Hrusovsky was head of liquid-handling company Zymark before the company merged with Caliper earlier this year, and has been involved in developing laboratory automation systems for the pharmaceutical and biotechnology industries for many years. He believes there are several issues behind the alarming decline in R&D productivity that is causing such consternation in the boardrooms of drug manufacturers.
One is simply that the cost of doing experiments has become very high as scientists push back the frontiers of scientific knowledge into uncharted territory, tackling new and unvalidated drug targets. Meanwhile, the industry is only just starting to see efforts to integrate the numerous technologies such as high-throughput screening (HTS) that have been developed over the last few years into more pragmatic, rational system for discovery.
Another major issue is the attrition rate of compounds coming through development, particularly as companies are looking more and more at new drug targets about which little is known.
"70 per cent of the cost of drug development can be attributed to drug failures, according to Hrusovsky, he added that often this is because the tools for screening are not effective enough in identifying the best compounds, either on safety or efficacy grounds.
Companies are now exploring ways to get information sooner about the effects compounds have in the body, by marrying technologies such as genomics and proteomics with screening in the earliest stages of drug discovery, he noted.
This should provide a much clearer picture of the profile of a compound and reduce the risk that unexpected side effects will emerge to kill the project later, or indeed cause the deaths of patients; drug side effects are the second highest cause of death in the US.

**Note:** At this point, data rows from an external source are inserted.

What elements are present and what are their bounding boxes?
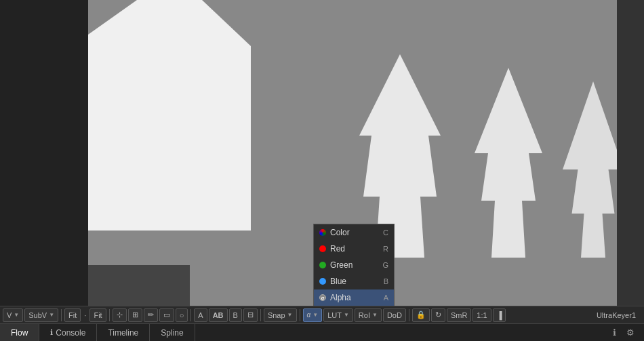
dropdown-shortcut-green: G bbox=[382, 261, 388, 269]
color-dot-green bbox=[319, 262, 326, 268]
v-label: V bbox=[7, 311, 12, 319]
subv-button[interactable]: SubV ▼ bbox=[24, 308, 58, 322]
bottom-toolbar: V ▼ SubV ▼ Fit · Fit ⊹ ⊞ ✏ ▭ ○ A AB B ⊟ bbox=[0, 306, 644, 323]
channel-dropdown-menu[interactable]: Color C Red R Green G bbox=[313, 224, 395, 306]
tab-timeline-label: Timeline bbox=[108, 328, 138, 338]
separator-2 bbox=[109, 309, 110, 321]
fit-label: Fit bbox=[68, 311, 77, 319]
separator-3 bbox=[190, 309, 191, 321]
separator-1 bbox=[61, 309, 62, 321]
dropdown-item-green[interactable]: Green G bbox=[314, 257, 394, 273]
shape-tree2 bbox=[475, 68, 542, 258]
smr-button[interactable]: SmR bbox=[447, 308, 471, 322]
refresh-icon-btn[interactable]: ↻ bbox=[431, 308, 445, 322]
tab-flow-label: Flow bbox=[11, 328, 28, 338]
dropdown-shortcut-red: R bbox=[383, 245, 388, 253]
text-icon: A bbox=[198, 311, 203, 319]
textd-icon: ⊟ bbox=[247, 310, 254, 319]
alpha-channel-icon: α bbox=[307, 311, 311, 319]
tab-console[interactable]: ℹ Console bbox=[39, 324, 97, 341]
dropdown-label-alpha: Alpha bbox=[330, 293, 351, 302]
tab-flow[interactable]: Flow bbox=[0, 324, 39, 341]
color-dot-red bbox=[319, 245, 326, 252]
lut-label: LUT bbox=[327, 311, 342, 319]
dod-button[interactable]: DoD bbox=[383, 308, 406, 322]
dark-bottom-left bbox=[88, 265, 190, 306]
tab-spline-label: Spline bbox=[161, 328, 183, 338]
transform-icon-btn[interactable]: ⊹ bbox=[113, 308, 127, 322]
roi-button[interactable]: RoI ▼ bbox=[355, 308, 382, 322]
dod-label: DoD bbox=[387, 311, 402, 319]
channel-button[interactable]: α ▼ bbox=[303, 308, 323, 322]
textb-icon-btn[interactable]: AB bbox=[209, 308, 228, 322]
fit-separator-text: · bbox=[82, 311, 88, 319]
snap-caret: ▼ bbox=[287, 312, 293, 318]
viewer-area: Color C Red R Green G bbox=[0, 0, 644, 306]
circle-icon: ○ bbox=[180, 311, 184, 319]
grayscale-scene: Color C Red R Green G bbox=[0, 0, 644, 306]
tab-spline[interactable]: Spline bbox=[150, 324, 195, 341]
lut-button[interactable]: LUT ▼ bbox=[323, 308, 353, 322]
status-bar-right: ℹ ⚙ bbox=[606, 325, 644, 341]
dropdown-shortcut-color: C bbox=[383, 228, 388, 237]
dropdown-label-green: Green bbox=[330, 260, 353, 270]
v-caret: ▼ bbox=[14, 312, 19, 318]
color-dot-alpha: α bbox=[319, 294, 326, 301]
node-name: UltraKeyer1 bbox=[597, 311, 641, 319]
roi-caret: ▼ bbox=[372, 312, 378, 318]
textc-icon-btn[interactable]: B bbox=[229, 308, 242, 322]
color-dot-blue bbox=[319, 278, 326, 285]
shape-building bbox=[88, 0, 251, 230]
text-icon-btn[interactable]: A bbox=[194, 308, 207, 322]
bars-icon-btn[interactable]: ▐ bbox=[493, 308, 506, 322]
circle-icon-btn[interactable]: ○ bbox=[176, 308, 188, 322]
dropdown-label-blue: Blue bbox=[330, 277, 346, 286]
textc-icon: B bbox=[233, 311, 238, 319]
channel-caret: ▼ bbox=[313, 312, 318, 318]
lock-icon-btn[interactable]: 🔒 bbox=[412, 308, 430, 322]
subv-caret: ▼ bbox=[49, 312, 54, 318]
tab-console-label: Console bbox=[56, 328, 85, 338]
color-dot-rgba bbox=[319, 229, 326, 236]
dropdown-item-blue[interactable]: Blue B bbox=[314, 273, 394, 289]
fit2-button[interactable]: Fit bbox=[89, 308, 106, 322]
separator-5 bbox=[300, 309, 300, 321]
bars-icon: ▐ bbox=[497, 311, 502, 319]
status-bar: Flow ℹ Console Timeline Spline ℹ ⚙ bbox=[0, 323, 644, 341]
paint-icon-btn[interactable]: ✏ bbox=[144, 308, 158, 322]
textb-icon: AB bbox=[213, 311, 224, 319]
rect-icon: ▭ bbox=[163, 310, 170, 319]
fit-button[interactable]: Fit bbox=[64, 308, 81, 322]
v-button[interactable]: V ▼ bbox=[3, 308, 23, 322]
smr-label: SmR bbox=[451, 311, 467, 319]
refresh-icon: ↻ bbox=[435, 310, 441, 319]
dropdown-item-color[interactable]: Color C bbox=[314, 224, 394, 241]
status-settings-icon[interactable]: ⚙ bbox=[622, 325, 639, 341]
dark-right bbox=[617, 0, 644, 306]
shape-tree3 bbox=[563, 81, 624, 258]
transform-icon: ⊹ bbox=[117, 310, 123, 319]
snap-label: Snap bbox=[268, 311, 285, 319]
paint-icon: ✏ bbox=[148, 310, 154, 319]
dropdown-item-alpha[interactable]: α Alpha A bbox=[314, 289, 394, 306]
roi-label: RoI bbox=[359, 311, 370, 319]
fit2-label: Fit bbox=[94, 311, 102, 319]
subv-label: SubV bbox=[28, 311, 47, 319]
grid-icon: ⊞ bbox=[132, 310, 138, 319]
status-info-icon[interactable]: ℹ bbox=[606, 325, 622, 341]
tab-timeline[interactable]: Timeline bbox=[97, 324, 150, 341]
ratio-button[interactable]: 1:1 bbox=[472, 308, 491, 322]
grid-icon-btn[interactable]: ⊞ bbox=[128, 308, 142, 322]
separator-6 bbox=[409, 309, 409, 321]
dropdown-label-color: Color bbox=[330, 228, 350, 237]
dropdown-item-red[interactable]: Red R bbox=[314, 241, 394, 257]
dropdown-shortcut-blue: B bbox=[384, 277, 388, 285]
rect-icon-btn[interactable]: ▭ bbox=[159, 308, 174, 322]
textd-icon-btn[interactable]: ⊟ bbox=[243, 308, 258, 322]
tab-console-icon: ℹ bbox=[50, 328, 53, 337]
ratio-label: 1:1 bbox=[477, 311, 487, 319]
lock-icon: 🔒 bbox=[416, 310, 426, 319]
dropdown-shortcut-alpha: A bbox=[384, 294, 388, 302]
dark-left bbox=[0, 0, 88, 306]
snap-button[interactable]: Snap ▼ bbox=[264, 308, 297, 322]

Another issue that is causing concern among researchers is that an increased emphasis on automation may have an inhibiting effect on creativity and innovation. In the early days, there was an idea that the answer to the industry's R&D productivity would be to throw more compounds into the HTS process and hope to get more drugs out at the other end.
This proved to be far from the case, noted Hrusovsky, but latterly there has been a switch in emphasis, with scientists working in HTS moving to what he described as a 'strategic screening' approach, seeking ways to expand the data that can be achieved using these technologies.
Microfluidics
In terms of Caliper's own core technologies, Hrusovsky noted that liquid handling and automation has already had a profound effect on the sector, particularly with regard to making it possible to push the boundaries of HTS. However microfluidics - a liquid handling technology that uses volumes at the nanolitre scale - is still in the early stages of adoption.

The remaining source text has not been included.